Framework for a GREAT Business Plan
* 1: The People – the men and women who will start, run and grow the venture. The outside parties who will provide key services (lawyers, accountants, suppliers).
* 2: The Opportunity – a profile of the business itself, what it will make or sell and to whom, can it grow, how fast, what are the pitfalls?
* 3: The Context – the big picture, regulations, interest rates, demographic trends, inflation – in other words things out of our control.
* 4: Risk and Reward – Assessment of everything that can go wrong and right, and how the team would respond.

* 1: The People
* The resumes are really important to investors, because having the right team is everything.

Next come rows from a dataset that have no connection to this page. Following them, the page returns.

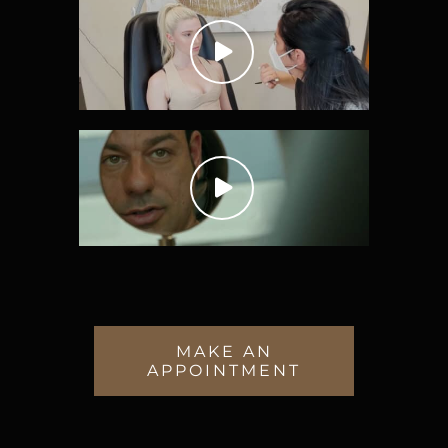
MAKE AN
APPOINTMENT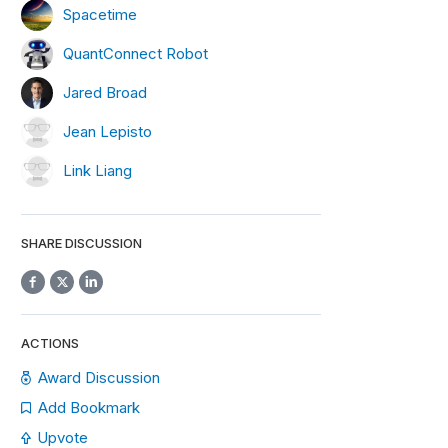
Spacetime
QuantConnect Robot
Jared Broad
Jean Lepisto
Link Liang
SHARE DISCUSSION
ACTIONS
Award Discussion
Add Bookmark
Upvote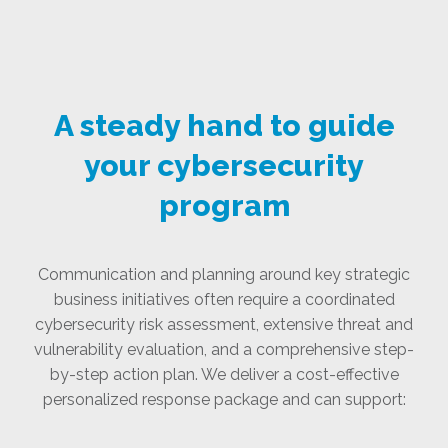
A steady hand to guide
your cybersecurity
program
Communication and planning around key strategic
business initiatives often require a coordinated
cybersecurity risk assessment, extensive threat and
vulnerability evaluation, and a comprehensive step-
by-step action plan. We deliver a cost-effective
personalized response package and can support: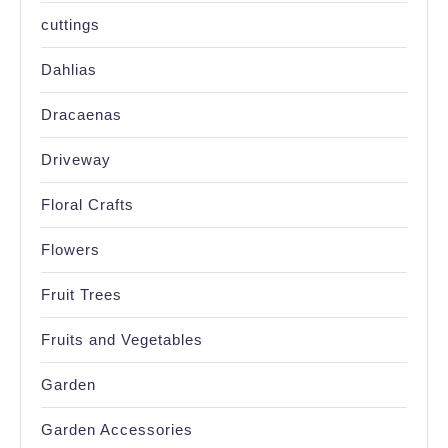
cuttings
Dahlias
Dracaenas
Driveway
Floral Crafts
Flowers
Fruit Trees
Fruits and Vegetables
Garden
Garden Accessories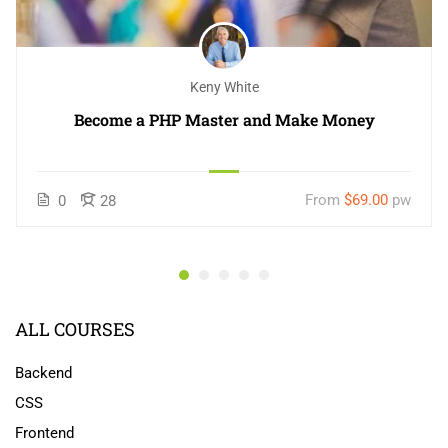
Keny White
Become a PHP Master and Make Money
From
$69.00
pw
0
28
ALL COURSES
Backend
CSS
Frontend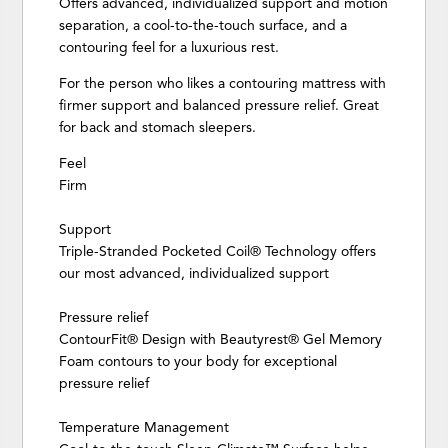
Offers advanced, individualized support and motion
separation, a cool-to-the-touch surface, and a
contouring feel for a luxurious rest.
For the person who likes a contouring mattress with
firmer support and balanced pressure relief. Great
for back and stomach sleepers.
Feel
Firm
Support
Triple-Stranded Pocketed Coil® Technology offers
our most advanced, individualized support
Pressure relief
ContourFit® Design with Beautyrest® Gel Memory
Foam contours to your body for exceptional
pressure relief
Temperature Management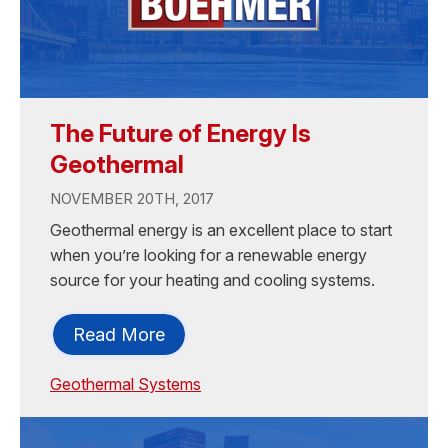
The Future of Energy Is
Geothermal
NOVEMBER 20TH, 2017
Geothermal energy is an excellent place to start
when you’re looking for a renewable energy
source for your heating and cooling systems.
Read More
Geothermal Systems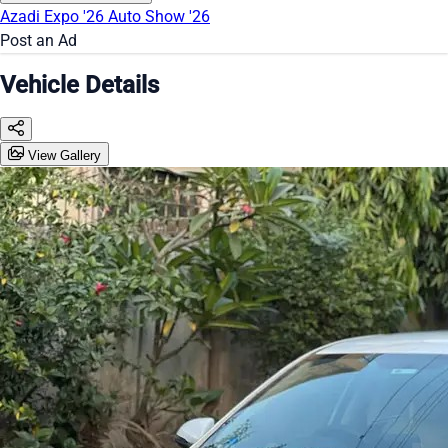
Azadi Expo '26
Auto Show '26
Post an Ad
Vehicle Details
View Gallery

* Without this nothing else really matters.
* When the VC’s read the People Section they ask some very important questions;
* Where are the founders from, and where were they educated?
* Where have they worked, and for whom?
* What have they accomplished, both professionally and personally?

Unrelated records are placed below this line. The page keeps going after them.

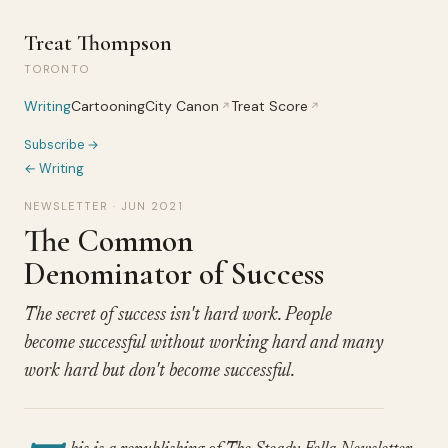
Treat Thompson
TORONTO
Writing
Cartooning
City Canon
Treat Score
↗
↗
Subscribe →
← Writing
NEWSLETTER · JUN 2021
The Common
Denominator of Success
The secret of success isn't hard work. People
become successful without working hard and many
work hard but don't become successful.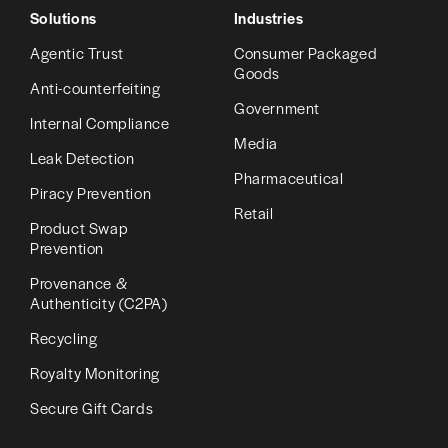
Solutions
Industries
Agentic Trust
Consumer Packaged
Goods
Anti-counterfeiting
Government
Internal Compliance
Media
Leak Detection
Pharmaceutical
Piracy Prevention
Retail
Product Swap
Prevention
Provenance &
Authenticity (C2PA)
Recycling
Royalty Monitoring
Secure Gift Cards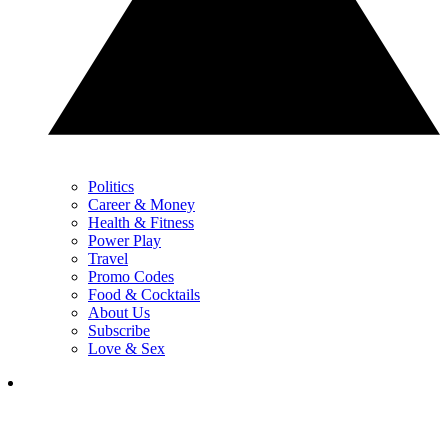
Politics
Career & Money
Health & Fitness
Power Play
Travel
Promo Codes
Food & Cocktails
About Us
Subscribe
Love & Sex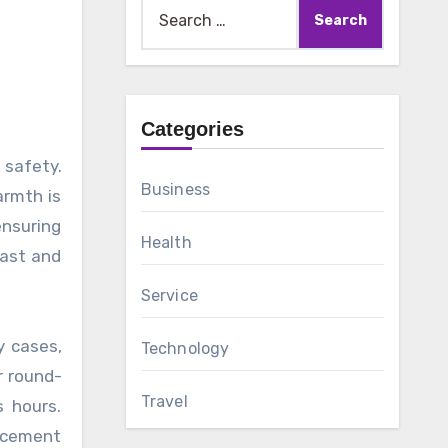
Search
for:
Categories
Business
armth is
ensuring
Health
fast and
Service
y cases,
Technology
r round-
Travel
s hours.
acement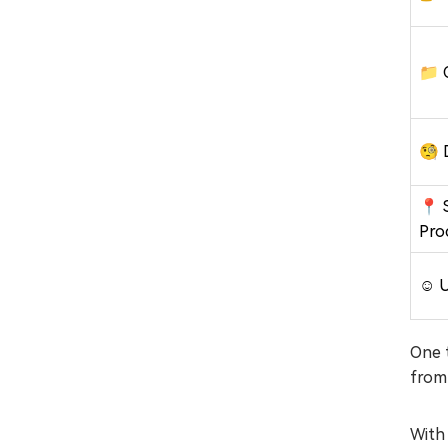
📁 
🧐 
📍 
Pro
☺️ 
One t
from
With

* What is their reputation in the business community?
* What direct experience have they had relevant to the opportunity?

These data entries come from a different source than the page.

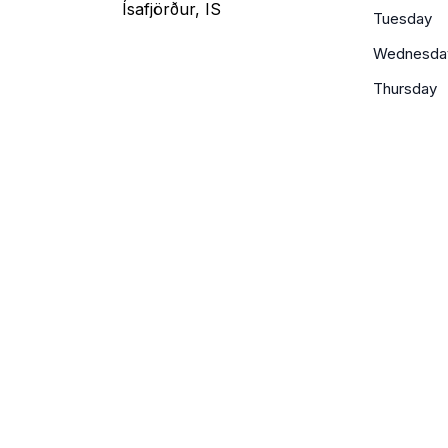
Ísafjörður, IS
Tuesday
Wednesda
Thursday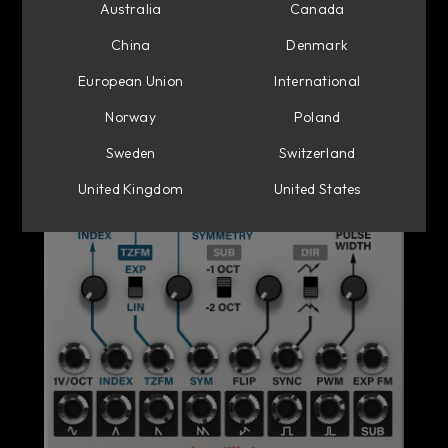
Australia
Canada
China
Denmark
European Union
International
Norway
Poland
Sweden
Switzerland
United Kingdom
United States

* What skills, abilities and knowledge do they have?
* Who else needs to be on the team?
* Are they willing to recruit high-quality people?
* How well will they respond to adversity, have they done it in the past?
* How committed are they to the venture (skin in the game)?
* What are their motivations for the venture?
* There are critical issues about the team members that VC’s will want to know about;
* What do they know? (This is a matter of insight and experience).
* Whom do they know? (This is because VC’s value people who have been around the block a few times).
* How well are they known?
* Have they worked together before?
* Does the background and experience of the team members gel with the new venture’s requirements?
* A known team will help dispel being called a ‘start-up’.
* Even though the venture is new, the people are not!
* Top VC’s receive 2,000 BP’s a year, promising the world.
* Most of these lack the right people and are only ideas.
* Arthur Rock (Intel, Apple, Teledyne) said, “I invest in people, not ideas”.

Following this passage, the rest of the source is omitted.